Quite possibly motivated by the looming Brexit deadline, the number of sales being agreed is up by an impressive 6.1% compared with the same period in 2018. In fact, all regions have seen a year-on-year increase in sales agreed. However, it’s the North East, East of England, and Yorkshire & the Humber bolstering the upward trend with each recording rises of more than 10%.
Property expert Miles Shipside, from Rightmove, which produces the monthly house price index the data was taken from, believes buyers have been spurred into action by improved affordability and better opportunities for securing a deal: “Whilst another approaching Brexit deadline is now nothing new for prospective buyers, this one may seem more definite, and therefore one to beat,” he explained. [Home buyers] have “cottoned on to the fact that it can be a good time of year to buy,” he added.

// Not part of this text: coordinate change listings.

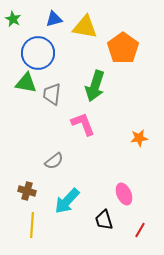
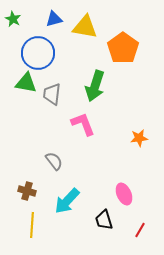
gray semicircle: rotated 90 degrees counterclockwise
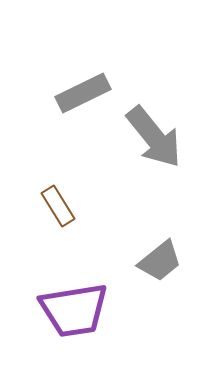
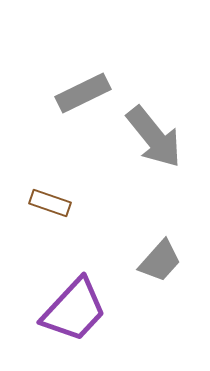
brown rectangle: moved 8 px left, 3 px up; rotated 39 degrees counterclockwise
gray trapezoid: rotated 9 degrees counterclockwise
purple trapezoid: rotated 38 degrees counterclockwise
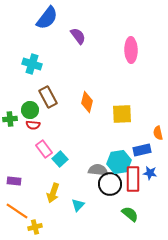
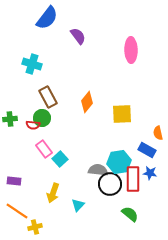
orange diamond: rotated 25 degrees clockwise
green circle: moved 12 px right, 8 px down
blue rectangle: moved 5 px right; rotated 42 degrees clockwise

However, one of the challenges that buyers face after agreeing on a purchase is the current delay in turning that agreement into legal completion and actually moving in. The number of properties that are sold ‘subject to contract’ and stuck in the legal process log-jam is at its highest level since June 2014.
Shipman confirmed: “With the average time between agreeing a sale and moving in being more than three months, we’re now entering the last chance saloon for those who want to have finished their move before the end of the year.”
Shipman believes October’s approaching Brexit deadline may result in the usual autumn activity bounce being brought forward to incorporate a late-summer surge.
Ian Marriott, director at FHP Living in the East Midlands, agrees: “I think the impending Brexit deadline could well be having an impact on activity in the market. People have become frustrated; all sectors of the market are buoyant and particularly our top-of-the-ladder sector, which are £1 million properties and above, is very healthy.
“Buyers who are in the market are viewing and motivated and getting on with things – they’re doers. These people aren’t just viewing on a whim, because there isn’t as much of a selection.”
In addition, this increase in market activity has led to new seller asking prices falling by only 1.0% in the month, compared with the 2.3% fall of the same time last year, which has driven the annual rate of increase to 1.2 %, the highest since September 2018.